How Does the Sheffield Shield Points System Work in 2024?

The points system plays a vital role in determining the overall winners of Australia’s Sheffield Shield so let’s now take a closer look at how it works.

Sheffield Shield Points System

How Does it Work?

The six teams in the Sheffield Shield each play ten games during the regular season. The points system works to reward the best performing sides as the league table develops. This is first class cricket so there is scope for four possible results – a win for either side, a draw or a tie.

Across those regular season games, teams will earn six points if they achieve an outright win. If the game is drawn or tied, each side gets a single point.

Sides are also awarded bonus points during those games based on the number of runs that they score and wickets that they take. At the end of each match, the table is updated and, as the regular season concludes, the two teams at the top of the league will progress to the Sheffield Shield final.

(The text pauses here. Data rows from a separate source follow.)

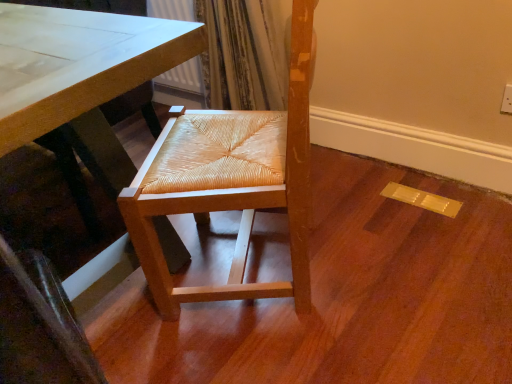 Question: Considering the positions of natural wood woven seat at center and matte white table at center in the image, is natural wood woven seat at center wider or thinner than matte white table at center?

Choices:
 (A) thin
 (B) wide

Answer: (A)

Question: From the image's perspective, is natural wood woven seat at center positioned above or below matte white table at center?

Choices:
 (A) above
 (B) below

Answer: (B)

Question: Which object is positioned closest to the natural wood woven seat at center?

Choices:
 (A) matte white table at center
 (B) natural wood chair at center

Answer: (A)

Question: Which object is the closest to the natural wood woven seat at center?

Choices:
 (A) natural wood chair at center
 (B) matte white table at center

Answer: (B)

The placings at the top are important as the first placed side will have home advantage for that final. Therefore, the points system is crucial at all stages of the season and teams strive to get wins with as many bonus points as possible.


Bonus Points

Bonus points help teams to progress up the Sheffield Shield table and they can even determine the winner of the final itself. Those bonus points start to be awarded after a team has reached 200 runs in their first innings.

For every run scored above 200, 0.01 of a bonus point will be awarded. So, for example, if a team makes 400 in that first innings, 2 bonus points are added to their tally at the end of the game.

As one final point to note in this section, bonus points will only count during the first 100 overs of that innings. Any points scored from the 101st over onwards will not be counted.

In general, I would say that this is a fair system and, realistically, only the first innings should count. Rain could play a part plus, a team could make a big total batting first that sees them win a game by an innings. It wouldn’t be right to penalise them by counting second innings runs scored by their opposition.

Nic Maddinson

Additionally, by using 100 overs as the cut off point, the organisers are guarding against dull cricket. Sides could just continue to bat and pile up the bonus points if they felt that they had no chance of winning the game.

Bowling bonus points are also available: For every first innings wicket taken inside those first 100 overs, 0.01 of a point is awarded.

From 2020 onwards, bonus points have been introduced in the final. Previously, if that final was drawn, the team with the best record in the regular season would win the Sheffield Shield. This system had been in place for years but it would sometimes lead to boring games where one side would continue to bat their opponents out of the contest.

Now, the team with the highest number of bonus points will win the final if it is drawn. The same batting and bowling points system for the first 100 overs of the first innings is used.